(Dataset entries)

== Segment start ==

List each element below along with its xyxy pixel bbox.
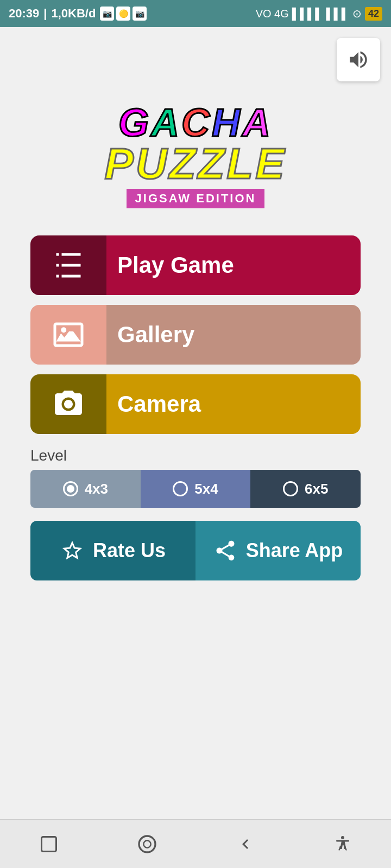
radio-6x5: [283, 481, 298, 496]
square-icon: [39, 834, 59, 854]
nav-back-button[interactable]: [236, 834, 255, 854]
level-6x5-label: 6x5: [305, 481, 328, 497]
gallery-button[interactable]: Gallery: [30, 305, 361, 365]
nav-bar: [0, 819, 391, 868]
svg-point-0: [61, 327, 66, 333]
nav-square-button[interactable]: [39, 834, 59, 854]
rate-us-button[interactable]: Rate Us: [30, 521, 195, 580]
radio-4x3: [63, 481, 78, 496]
share-icon: [213, 539, 237, 563]
network-label: VO 4G: [256, 8, 289, 20]
data-speed: |: [43, 7, 47, 21]
svg-point-2: [139, 836, 155, 852]
status-right: VO 4G ▌▌▌▌ ▌▌▌ ⊙ 42: [256, 7, 382, 21]
share-app-button[interactable]: Share App: [195, 521, 361, 580]
level-label: Level: [30, 447, 361, 464]
star-icon: [60, 539, 84, 563]
signal-circle: ⊙: [352, 7, 362, 20]
circle-icon: [136, 833, 158, 855]
level-5x4-button[interactable]: 5x4: [141, 470, 251, 508]
svg-point-4: [341, 836, 344, 839]
status-bar: 20:39 | 1,0KB/d 📷 🟡 📷 VO 4G ▌▌▌▌ ▌▌▌ ⊙ 4…: [0, 0, 391, 27]
camera-icon-area: [30, 374, 106, 434]
level-6x5-button[interactable]: 6x5: [250, 470, 361, 508]
play-game-button[interactable]: Play Game: [30, 235, 361, 295]
signal-bars: ▌▌▌▌: [292, 8, 323, 20]
battery-level: 42: [365, 7, 382, 21]
level-options: 4x3 5x4 6x5: [30, 470, 361, 508]
back-icon: [236, 834, 255, 854]
data-speed-label: 1,0KB/d: [51, 7, 96, 21]
status-icons: 📷 🟡 📷: [100, 7, 147, 21]
level-4x3-label: 4x3: [85, 481, 108, 497]
gallery-icon-area: [30, 305, 106, 365]
app-icon-1: 📷: [100, 7, 114, 21]
play-game-icon-area: [30, 235, 106, 295]
gallery-icon: [52, 318, 85, 351]
main-content: GACHA PUZZLE JIGSAW EDITION Play Game: [0, 27, 391, 819]
nav-circle-button[interactable]: [136, 833, 158, 855]
camera-icon: [52, 388, 85, 420]
play-game-label-area: Play Game: [106, 235, 361, 295]
menu-buttons: Play Game Gallery Camera: [30, 235, 361, 434]
accessibility-icon: [333, 834, 352, 854]
radio-filled-4x3: [67, 485, 74, 493]
speaker-icon: [347, 48, 370, 71]
logo-h: H: [212, 101, 242, 144]
bottom-buttons: Rate Us Share App: [30, 521, 361, 580]
camera-button[interactable]: Camera: [30, 374, 361, 434]
jigsaw-badge: JIGSAW EDITION: [104, 186, 286, 208]
sound-button[interactable]: [337, 38, 380, 81]
svg-rect-1: [41, 837, 56, 851]
time-label: 20:39: [9, 7, 39, 21]
share-app-label: Share App: [246, 539, 343, 562]
gallery-label: Gallery: [117, 322, 194, 348]
camera-label: Camera: [117, 391, 201, 417]
rate-us-label: Rate Us: [93, 539, 166, 562]
radio-5x4: [173, 481, 188, 496]
gacha-logo: GACHA: [104, 103, 286, 142]
status-left: 20:39 | 1,0KB/d 📷 🟡 📷: [9, 7, 147, 21]
logo-p: P: [104, 139, 135, 188]
grid-icon: [52, 249, 85, 282]
level-5x4-label: 5x4: [194, 481, 218, 497]
app-icon-3: 📷: [133, 7, 147, 21]
logo-c: C: [181, 101, 212, 144]
wifi-signal: ▌▌▌: [326, 8, 349, 20]
camera-label-area: Camera: [106, 374, 361, 434]
logo-area: GACHA PUZZLE JIGSAW EDITION: [104, 103, 286, 208]
nav-accessibility-button[interactable]: [333, 834, 352, 854]
puzzle-logo: PUZZLE: [104, 142, 286, 186]
app-icon-2: 🟡: [116, 7, 130, 21]
logo-a2: A: [242, 101, 273, 144]
level-section: Level 4x3 5x4 6x5: [30, 447, 361, 508]
logo-a: A: [151, 101, 181, 144]
svg-point-3: [143, 840, 150, 847]
level-4x3-button[interactable]: 4x3: [30, 470, 141, 508]
logo-g: G: [118, 101, 151, 144]
play-game-label: Play Game: [117, 252, 234, 278]
gallery-label-area: Gallery: [106, 305, 361, 365]
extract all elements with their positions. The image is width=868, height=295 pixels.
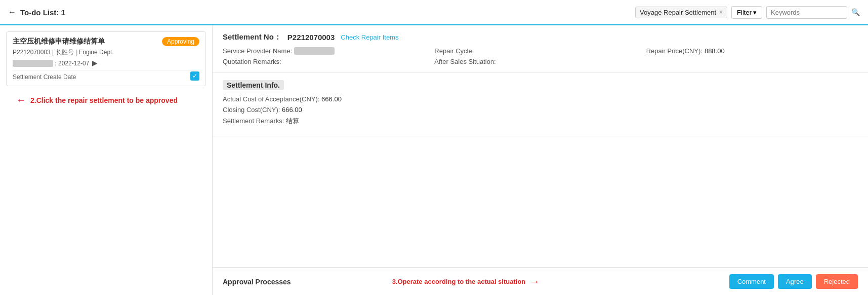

== Segment end ==

▸ What the exercise asks
Type the entries again verbatim. Any pictures should be skipped.

▸ Result for this exercise
List each element below along with its xyxy pixel bbox.
radio-6x5: [283, 481, 298, 496]
square-icon: [39, 834, 59, 854]
nav-back-button[interactable]: [236, 834, 255, 854]
level-6x5-label: 6x5: [305, 481, 328, 497]
gallery-button[interactable]: Gallery: [30, 305, 361, 365]
nav-bar: [0, 819, 391, 868]
svg-point-0: [61, 327, 66, 333]
nav-square-button[interactable]: [39, 834, 59, 854]
rate-us-button[interactable]: Rate Us: [30, 521, 195, 580]
radio-4x3: [63, 481, 78, 496]
share-icon: [213, 539, 237, 563]
network-label: VO 4G: [256, 8, 289, 20]
data-speed: |: [43, 7, 47, 21]
svg-point-2: [139, 836, 155, 852]
status-right: VO 4G ▌▌▌▌ ▌▌▌ ⊙ 42: [256, 7, 382, 21]
share-app-button[interactable]: Share App: [195, 521, 361, 580]
level-label: Level: [30, 447, 361, 464]
star-icon: [60, 539, 84, 563]
signal-circle: ⊙: [352, 7, 362, 20]
circle-icon: [136, 833, 158, 855]
level-5x4-button[interactable]: 5x4: [141, 470, 251, 508]
svg-point-4: [341, 836, 344, 839]
status-bar: 20:39 | 1,0KB/d 📷 🟡 📷 VO 4G ▌▌▌▌ ▌▌▌ ⊙ 4…: [0, 0, 391, 27]
camera-icon-area: [30, 374, 106, 434]
level-6x5-button[interactable]: 6x5: [250, 470, 361, 508]
play-game-button[interactable]: Play Game: [30, 235, 361, 295]
signal-bars: ▌▌▌▌: [292, 8, 323, 20]
battery-level: 42: [365, 7, 382, 21]
level-options: 4x3 5x4 6x5: [30, 470, 361, 508]
back-icon: [236, 834, 255, 854]
data-speed-label: 1,0KB/d: [51, 7, 96, 21]
status-icons: 📷 🟡 📷: [100, 7, 147, 21]
level-4x3-label: 4x3: [85, 481, 108, 497]
gallery-icon-area: [30, 305, 106, 365]
app-icon-1: 📷: [100, 7, 114, 21]
play-game-icon-area: [30, 235, 106, 295]
gallery-icon: [52, 318, 85, 351]
main-content: GACHA PUZZLE JIGSAW EDITION Play Game: [0, 27, 391, 819]
nav-circle-button[interactable]: [136, 833, 158, 855]
camera-icon: [52, 388, 85, 420]
play-game-label-area: Play Game: [106, 235, 361, 295]
menu-buttons: Play Game Gallery Camera: [30, 235, 361, 434]
accessibility-icon: [333, 834, 352, 854]
radio-filled-4x3: [67, 485, 74, 493]
speaker-icon: [347, 48, 370, 71]
logo-h: H: [212, 101, 242, 144]
bottom-buttons: Rate Us Share App: [30, 521, 361, 580]
camera-button[interactable]: Camera: [30, 374, 361, 434]
jigsaw-badge: JIGSAW EDITION: [104, 186, 286, 208]
sound-button[interactable]: [337, 38, 380, 81]
svg-rect-1: [41, 837, 56, 851]
time-label: 20:39: [9, 7, 39, 21]
share-app-label: Share App: [246, 539, 343, 562]
gallery-label: Gallery: [117, 322, 194, 348]
camera-label: Camera: [117, 391, 201, 417]
rate-us-label: Rate Us: [93, 539, 166, 562]
radio-5x4: [173, 481, 188, 496]
gacha-logo: GACHA: [104, 103, 286, 142]
status-left: 20:39 | 1,0KB/d 📷 🟡 📷: [9, 7, 147, 21]
logo-p: P: [104, 139, 135, 188]
grid-icon: [52, 249, 85, 282]
level-5x4-label: 5x4: [194, 481, 218, 497]
app-icon-3: 📷: [133, 7, 147, 21]
logo-c: C: [181, 101, 212, 144]
wifi-signal: ▌▌▌: [326, 8, 349, 20]
camera-label-area: Camera: [106, 374, 361, 434]
logo-area: GACHA PUZZLE JIGSAW EDITION: [104, 103, 286, 208]
nav-accessibility-button[interactable]: [333, 834, 352, 854]
puzzle-logo: PUZZLE: [104, 142, 286, 186]
app-icon-2: 🟡: [116, 7, 130, 21]
logo-a2: A: [242, 101, 273, 144]
level-section: Level 4x3 5x4 6x5: [30, 447, 361, 508]
logo-a: A: [151, 101, 181, 144]
svg-point-3: [143, 840, 150, 847]
level-4x3-button[interactable]: 4x3: [30, 470, 141, 508]
logo-g: G: [118, 101, 151, 144]
play-game-label: Play Game: [117, 252, 234, 278]
gallery-label-area: Gallery: [106, 305, 361, 365]
extract all elements with their positions. The image is width=868, height=295 pixels.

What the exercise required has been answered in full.